Your copy of the data should match it exactly, except that the pictures are gone.

┄┄┄┄┄┄┄┄┄┄┄┄┄┄┄┄┄┄┄┄

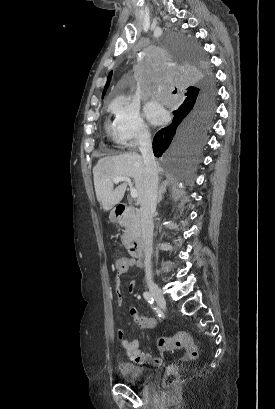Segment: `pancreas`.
<instances>
[{
	"instance_id": "cf45deb5",
	"label": "pancreas",
	"mask_w": 275,
	"mask_h": 409,
	"mask_svg": "<svg viewBox=\"0 0 275 409\" xmlns=\"http://www.w3.org/2000/svg\"><path fill=\"white\" fill-rule=\"evenodd\" d=\"M120 225L125 229L121 237L122 245L128 249L134 239L139 237L141 233L139 211H136L134 207H128L120 221Z\"/></svg>"
}]
</instances>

┄┄┄┄┄┄┄┄┄┄┄┄┄┄┄┄┄┄┄┄

● Answer for the task:
Segment: `pancreas`.
<instances>
[{
	"instance_id": "cf45deb5",
	"label": "pancreas",
	"mask_w": 275,
	"mask_h": 409,
	"mask_svg": "<svg viewBox=\"0 0 275 409\" xmlns=\"http://www.w3.org/2000/svg\"><path fill=\"white\" fill-rule=\"evenodd\" d=\"M120 225L125 229L121 237L122 245L128 249L134 239L139 237L141 233L139 211H136L134 207H128L120 221Z\"/></svg>"
}]
</instances>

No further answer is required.